At first I tried to convince myself that because I had a blighted ovum there never really was a baby. I thought that would be easier for me to handle, but I simply couldn’t lie to myself. I believe that as soon as an egg is fertilized a life is created and that just because a baby doesn’t fully develop from that egg when you have a blighted ovum doesn’t mean that a life wasn’t created.

Initially I wanted to blame myself for the miscarriage, but I know there wasn’t anything I could have done. “Probably a chromosomal abnormality,” the doctor told us. That’s very little comfort to a grieving parent. We were never given the option of having tests done on either the “products of conception” or ourselves, and when I inquired about testing for myself I was told that doctors only test women who have recurring miscarriages (more than 3 of them in a row).

It’s been nearly 4 months since the D&E and I still think about our baby every day.

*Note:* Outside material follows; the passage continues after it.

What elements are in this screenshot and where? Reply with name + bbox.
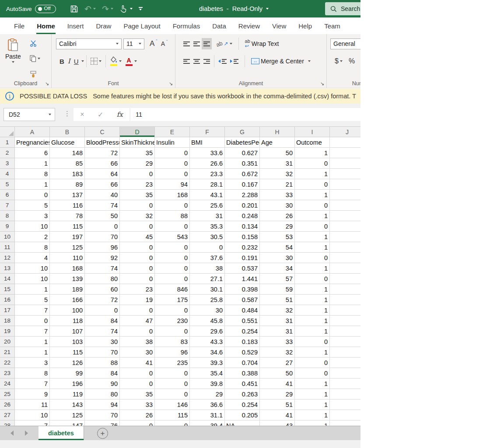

Some days the pain of missing him/her is overwhelming and it seems like just yesterday we were told I was miscarrying. I try to remain positive and hopeful, though, by reminding myself that our day will come when we can hold a perfectly healthy little baby in our arms.

Although my miscarriage is the most difficult thing I’ve ever had to endure, I hope that by sharing my story I have been able to help others in their time of grief.

Catherine

2/27/01

UPDATE 08/17/01: I received an email from Catherine a few days ago, she has had a positive home pregnancy test--and had her first Doctor's appointment today! Congrads Catherine!